### WHAT YOU WILL DO
All pictures are to be excluded when the data below is output verbatim.

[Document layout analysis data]
━━━━━━

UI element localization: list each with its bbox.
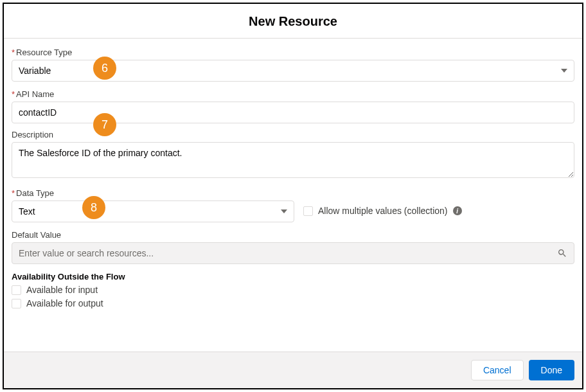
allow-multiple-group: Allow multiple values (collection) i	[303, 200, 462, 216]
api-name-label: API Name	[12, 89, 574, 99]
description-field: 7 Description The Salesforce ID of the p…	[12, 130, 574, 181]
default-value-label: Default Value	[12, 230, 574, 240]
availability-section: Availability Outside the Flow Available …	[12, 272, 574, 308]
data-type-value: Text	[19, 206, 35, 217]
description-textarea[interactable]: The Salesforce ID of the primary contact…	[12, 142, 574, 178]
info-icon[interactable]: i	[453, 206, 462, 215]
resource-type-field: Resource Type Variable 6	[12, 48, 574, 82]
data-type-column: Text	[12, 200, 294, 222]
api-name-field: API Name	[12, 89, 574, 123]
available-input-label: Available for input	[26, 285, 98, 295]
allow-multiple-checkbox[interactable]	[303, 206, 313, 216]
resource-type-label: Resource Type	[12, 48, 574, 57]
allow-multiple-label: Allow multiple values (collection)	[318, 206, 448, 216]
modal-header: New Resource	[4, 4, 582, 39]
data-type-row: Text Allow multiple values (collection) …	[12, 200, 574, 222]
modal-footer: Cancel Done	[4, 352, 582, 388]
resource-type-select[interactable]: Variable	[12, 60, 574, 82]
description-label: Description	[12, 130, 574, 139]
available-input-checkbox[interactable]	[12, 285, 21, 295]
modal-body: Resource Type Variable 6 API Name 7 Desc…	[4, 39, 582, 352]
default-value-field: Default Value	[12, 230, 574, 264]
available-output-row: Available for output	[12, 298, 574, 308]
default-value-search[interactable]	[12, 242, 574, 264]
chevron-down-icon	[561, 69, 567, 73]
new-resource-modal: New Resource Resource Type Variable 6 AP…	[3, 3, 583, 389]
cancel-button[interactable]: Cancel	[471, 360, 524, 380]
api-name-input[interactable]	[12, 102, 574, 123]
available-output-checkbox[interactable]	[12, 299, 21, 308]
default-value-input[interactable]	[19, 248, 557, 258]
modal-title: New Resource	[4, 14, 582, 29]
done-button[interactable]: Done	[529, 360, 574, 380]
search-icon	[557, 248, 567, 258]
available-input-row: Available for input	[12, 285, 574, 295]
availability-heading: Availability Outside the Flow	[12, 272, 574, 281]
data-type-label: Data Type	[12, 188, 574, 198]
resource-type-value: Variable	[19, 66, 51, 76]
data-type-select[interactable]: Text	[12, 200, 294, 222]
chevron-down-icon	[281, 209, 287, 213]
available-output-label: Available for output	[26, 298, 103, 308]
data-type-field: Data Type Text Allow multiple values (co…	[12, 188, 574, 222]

━━━━━━

### EXERCISE ANSWER
UI element localization: list each with its bbox.
allow-multiple-group: Allow multiple values (collection) i	[303, 200, 462, 216]
api-name-label: API Name	[12, 89, 574, 99]
description-field: 7 Description The Salesforce ID of the p…	[12, 130, 574, 181]
default-value-label: Default Value	[12, 230, 574, 240]
availability-section: Availability Outside the Flow Available …	[12, 272, 574, 308]
data-type-value: Text	[19, 206, 35, 217]
description-textarea[interactable]: The Salesforce ID of the primary contact…	[12, 142, 574, 178]
info-icon[interactable]: i	[453, 206, 462, 215]
resource-type-field: Resource Type Variable 6	[12, 48, 574, 82]
data-type-column: Text	[12, 200, 294, 222]
api-name-field: API Name	[12, 89, 574, 123]
available-input-label: Available for input	[26, 285, 98, 295]
allow-multiple-checkbox[interactable]	[303, 206, 313, 216]
resource-type-label: Resource Type	[12, 48, 574, 57]
allow-multiple-label: Allow multiple values (collection)	[318, 206, 448, 216]
modal-header: New Resource	[4, 4, 582, 39]
data-type-row: Text Allow multiple values (collection) …	[12, 200, 574, 222]
modal-footer: Cancel Done	[4, 352, 582, 388]
resource-type-select[interactable]: Variable	[12, 60, 574, 82]
description-label: Description	[12, 130, 574, 139]
available-input-checkbox[interactable]	[12, 285, 21, 295]
modal-body: Resource Type Variable 6 API Name 7 Desc…	[4, 39, 582, 352]
default-value-field: Default Value	[12, 230, 574, 264]
available-output-row: Available for output	[12, 298, 574, 308]
default-value-search[interactable]	[12, 242, 574, 264]
chevron-down-icon	[561, 69, 567, 73]
new-resource-modal: New Resource Resource Type Variable 6 AP…	[3, 3, 583, 389]
cancel-button[interactable]: Cancel	[471, 360, 524, 380]
api-name-input[interactable]	[12, 102, 574, 123]
available-output-checkbox[interactable]	[12, 299, 21, 308]
default-value-input[interactable]	[19, 248, 557, 258]
modal-title: New Resource	[4, 14, 582, 29]
done-button[interactable]: Done	[529, 360, 574, 380]
search-icon	[557, 248, 567, 258]
available-input-row: Available for input	[12, 285, 574, 295]
availability-heading: Availability Outside the Flow	[12, 272, 574, 281]
data-type-label: Data Type	[12, 188, 574, 198]
resource-type-value: Variable	[19, 66, 51, 76]
data-type-select[interactable]: Text	[12, 200, 294, 222]
chevron-down-icon	[281, 209, 287, 213]
available-output-label: Available for output	[26, 298, 103, 308]
data-type-field: Data Type Text Allow multiple values (co…	[12, 188, 574, 222]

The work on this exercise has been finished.